The regionalization of Canadian emergency departments is an inevitable fact of our collective future by default not design.
A collective governmental failure in effective health care planning has led to human resources shortages that continue to impact on our ability to provide universally accessible and timely services to our citizens.
A relative (or is that absolute) shortage of physicians and nurses willing to work in the nation’s emergency departments has let to unfortunate and occasionally unpredictable disruption of emergency service.
The total number of physicians who provide emergency department coverage has decreased over time from 2,525 in 1993 to 1,987 in the year 2000. Almost this entire decline occurred among general practitioners or family physicians without certification in emergency medicine.
The shortage of family physicians providing emergency department coverage has led to regrettable service disruptions.
In Nova Scotia in 2008, there was in excess of two thousand hours of uncovered emergency service; four times greater than the previous year. In Ontario, in 2009 30 of 150 emergency departments were faced service disruptions because of a shortage of staff.

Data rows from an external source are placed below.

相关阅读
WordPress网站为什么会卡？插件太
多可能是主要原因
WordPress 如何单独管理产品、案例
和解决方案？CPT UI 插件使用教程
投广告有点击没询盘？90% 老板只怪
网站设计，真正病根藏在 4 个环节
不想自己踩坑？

In Manitoba in 2009, 16 communities had closed emergency departments because of staffing shortages leading the Premier of the province to apologize to the people of Virden.

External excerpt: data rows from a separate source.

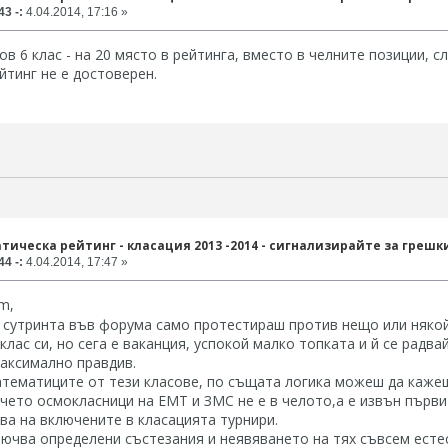
3 -:
4.04.2014, 17:16 »
ов 6 клас - на 20 място в рейтинга, вместо в челните позиции, 
йтинг не е достоверен.
тическа рейтинг - класация 2013 -2014 - сигнализирайте за грешк
4 -:
4.04.2014, 17:47 »
m,
у сутринта във форума само протестираш против нещо или няко
клас си, но сега е ваканция, успокой малко топката и й се радвай
аксимално правдив.
тематиците от тези класове, по същата логика можеш да кажеш
чето осмокласници на ЕМТ и ЗМС не е в челото,а е извън първит
ява на включените в класацията турнири.
ючва определени състезания и неявяването на тях съвсем естес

There have been repeated media reports of deaths associated with closed or suspended emergency services.
It is simply unacceptable to our specialty, our association and our nation to have an acutely ill or injured Canadian present to an emergency department only to be turned away or met by a “closed” sign on the door.
• Regionalization of rural emergency departments is an inevitable reality as a result of inadequate health care planning
• A shortage of physicians and nurses has led to unpredictable service disruptions in emergency services and has led to a porosity of the health care safety net
• Unpredictable disruptions in emergency service our unacceptable to our specialty and our nation
• The specialty of emergency medicine must commit to the development of policy to guide and assist provincial health authorities in the process of regionalization of emergency services in order to guarantee timely access to quality emergency services for our nation’s citizens
Regionalization of emergency services has been discussed in Canada for the past twenty years but has never been actually done in the context of larger community rural hospitals.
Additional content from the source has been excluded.